La storia millenaria e la tradizione salentina si tramutano in odori, colori e sapori straordinari. Quelli della terra rossa, degli ortaggi e dei frutti nei campi, degli ulivi secolari, dei vigneti, delle erbe aromatiche e del grano. Una masseria antica, luogo di memoria e di lavoro. Che profuma di pane caldo appena sfornato. Dove tutto è prodotto in casa: dal latte munto nella stalla ai formaggi freschi preparati nel caseificio, dalla pasta fatta in casa alle fragranti crostate alla frutta.

Benvenuti a Le Stanzie, pronti a vivere un’esperienza unica.

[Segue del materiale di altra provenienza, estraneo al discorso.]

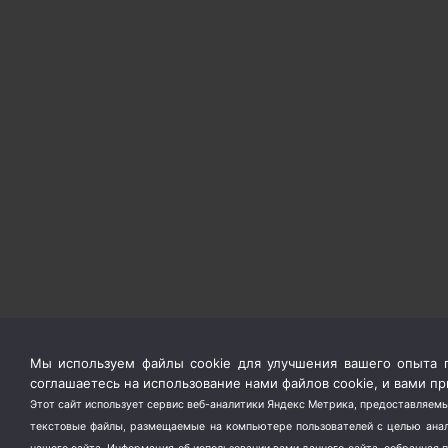
Мы используем файлы cookie для улучшения вашего опыта п
соглашаетесь на использование нами файлов cookie, и вами 
Этот сайт использует сервис веб-аналитики Яндекс Метрика, предоставляемы
текстовые файлы, размещаемые на компьютере пользователей с целью анали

La Masseria, realizzata interamente in pietra, è di circa 500 metri quadrati e comprende dieci stanze tutte intercomunicanti, con arredi, camini e oggetti della tradizione, che fanno rivivere l’atmosfera delle vecchie case di campagna. La sala più antica risale al 1200, era una torre difensiva, poi inglobata nella masseria; la stanza più grande è del 1400, poi c’è quella ottocentesca con volte a stella e un camino imponente, che all’epoca restava sempre acceso, per cuocere i pasti, lavorare i formaggi e fare il bucato. Quella più piccola con due camini, voltata a botte era usata come dormitorio dei braccianti nell’800. Il Tramezzato era il luogo dove veniva lasciato il fieno per i cavalli; la Stanza Credenza, cosiddetta per la presenza di un mobile dell’800, era usata a scopo abitativo dai massari, con stufa a legna e finestrino di avvistamento; accanto c’è un’altra stanza simmetrica con volta a stella, finestrino e porta sulla campagna. La Stanza del Formaggio ha la vasca di lavorazione del latte, un camino e le scanzìe, dove si mettevano a stagionare i formaggi;  infine la Stanzetta Talaro, dove c’era un telaio e le donne tessevano la lana.
D’estate si cena nella “curte”, un tempo spazio per il ricovero degli animali protetto da muri a secco, oggi un patio esterno con pergolato e giardino che profuma di erbe mediterranee: timo, menta, origano, rosmarino, salvia.

Il Frantoio semi-ipogeo
All’interno della masseria si accede, da due rampe di scale, al sottostante frantoio semi- ipogeo, che ha funzionato fino agli inizi del ‘900 e ora è uno spazio per meeting, convegni e ricevimenti all’insegna della memoria contadina  e del buon “gusto”. Sulla parete di sinistra ci sono una vasca per la molitura delle olive, la frantumazione avveniva con una macina mossa a mano, un camino dove i frantoiani preparavano la “pignata di legumi” e una mangiatoia. Sulla destra, invece, sono collocati i torchi per la spremitura: quatto alla genovese e uno alla calabrese, il più antico di origine bizantina, che domina sulla parete di fronte.